▸ **EXERCISE INPUT**
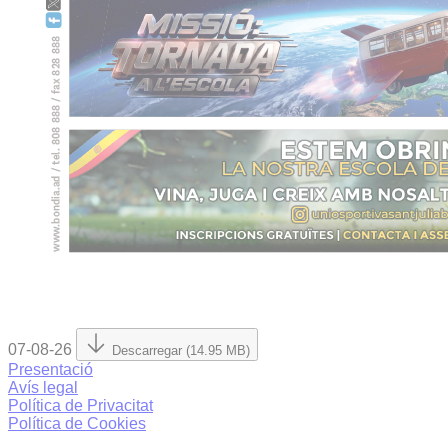
07-08-26
Descarregar (14.95 MB)
Presentació
Avís legal
Política de Privacitat
Política de Cookies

▸ **YOUR OBJECTIVE**
Your answer should consist of every line from the entries that holds "Política".

▸ **RESPONSE AREA**
Política de Privacitat
Política de Cookies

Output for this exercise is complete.